Advancing a Culture of Equality in Business
To help combat the inequity of opportunities in the workplace, the business community must work to drive a culture of equality.
Air Date: June 23, 2021
Moderator: Carlos Phillips, President and Chief Executive Officer, Greenville Chamber of Commerce
Featured Guests: Jimmy Etheredge, Chief Executive Officer, Accenture North America
While all Americans should have equal access to opportunity in the workplace, it doesn’t always happen in practice, particularly for Black Americans and other people of color. To help combat this issue, the business community and the public sector must work collaboratively to drive diversity and inclusion efforts.
As part of the U.S. Chamber of Commerce’s National Summit on Equality of Opportunity, leaders in the business community discuss how they are taking action to address inequality. In conversation with the Chamber, CEO of Accenture North America Jimmy Etheredge shared how his company is working to create a more equitable workplace for all.
Diversity Is Counting the Numbers, Inclusion Is Making the Numbers Count
While the terms diversity and inclusion are often grouped together, Etheredge highlighted the subtle difference between the two and how they must work together.
“I was talking with [Dallas Cowboys CEO] Cynt Marshall … and I told her I was going to steal her line [of] diversity being counting the numbers, and inclusion being making the numbers count,” Etheredge explained.
“It’s important to look at and be transparent about leadership roles so it’s not just what percent of your employees [are diverse],” he continued. “I think you’ve got to do both of those to really show people that … you’re really focused on trying to make those outcomes happen.”
Setting Goals for Workplace Equality: Representing the Community and Remaining Accountable
When setting goals for workplace equality, businesses should consider what their communities look like and aim to reflect the diversity in those areas.
“We want to look like the clients we serve and we want to look like the communities we live in,” said Etheridge. “We’ve got [over] 80% of our people in seven large metropolitan locations … [so] we should look like the population.”
“As you create that transparency and that accountability, you start to see action,” he added. “What you then see is, ‘Wow, we need to get more diverse talent in our organization if we’re going to move the needle like we’re talking about.’”
Creating Opportunity and Fostering a Diverse Talent Pipeline
One of Accenture’s most successful equality of opportunity initiatives is its Skills to Succeed program.

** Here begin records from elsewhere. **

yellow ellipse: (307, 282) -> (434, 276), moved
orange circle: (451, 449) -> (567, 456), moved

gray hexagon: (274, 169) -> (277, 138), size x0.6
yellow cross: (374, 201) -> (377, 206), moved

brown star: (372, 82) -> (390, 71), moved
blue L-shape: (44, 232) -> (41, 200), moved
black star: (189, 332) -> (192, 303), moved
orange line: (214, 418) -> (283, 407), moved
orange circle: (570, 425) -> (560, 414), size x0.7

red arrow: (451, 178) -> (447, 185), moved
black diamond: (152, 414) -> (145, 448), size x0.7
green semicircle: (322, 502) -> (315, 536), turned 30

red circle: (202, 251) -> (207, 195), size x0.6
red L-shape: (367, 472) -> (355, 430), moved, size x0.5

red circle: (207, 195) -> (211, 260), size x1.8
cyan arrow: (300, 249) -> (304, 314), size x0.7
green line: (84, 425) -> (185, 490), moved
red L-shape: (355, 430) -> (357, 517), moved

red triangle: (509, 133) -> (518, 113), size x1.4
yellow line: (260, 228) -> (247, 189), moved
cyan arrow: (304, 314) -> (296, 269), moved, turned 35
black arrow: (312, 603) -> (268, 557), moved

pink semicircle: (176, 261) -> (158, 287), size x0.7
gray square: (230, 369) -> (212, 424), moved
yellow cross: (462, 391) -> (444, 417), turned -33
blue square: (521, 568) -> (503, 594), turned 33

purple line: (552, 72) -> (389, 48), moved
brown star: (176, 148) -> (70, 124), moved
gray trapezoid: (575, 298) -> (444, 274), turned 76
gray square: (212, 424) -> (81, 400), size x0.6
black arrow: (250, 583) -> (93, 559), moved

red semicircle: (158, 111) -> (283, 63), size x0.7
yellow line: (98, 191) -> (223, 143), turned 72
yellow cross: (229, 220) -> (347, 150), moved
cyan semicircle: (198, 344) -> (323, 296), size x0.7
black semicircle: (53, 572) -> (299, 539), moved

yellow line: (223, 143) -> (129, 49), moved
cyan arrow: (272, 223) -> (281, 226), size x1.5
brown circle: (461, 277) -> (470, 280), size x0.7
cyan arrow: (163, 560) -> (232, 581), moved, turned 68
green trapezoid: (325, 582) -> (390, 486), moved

The paid apprenticeship offers training for individuals to prepare them for a future job with the company.
In implementing the Skills to Succeed program, however, the company initially ran into a problem: Its jobs typically required four-year degrees.
“We really began to look at those jobs and what we saw is … [for many of the jobs] you do not have to have a four-year degree to be successful,” Etheridge noted. “So we changed some of the requirements with those jobs, which then opened up opportunities around this apprenticeship.”
This shift in requirements has allowed Accenture to hire over 1,000 employees through the apprenticeship program within the past four years.
“It’s provided a great pipeline of diverse talent for us,” said the CEO. “The important thing is to … make sure you’re creating these opportunities.”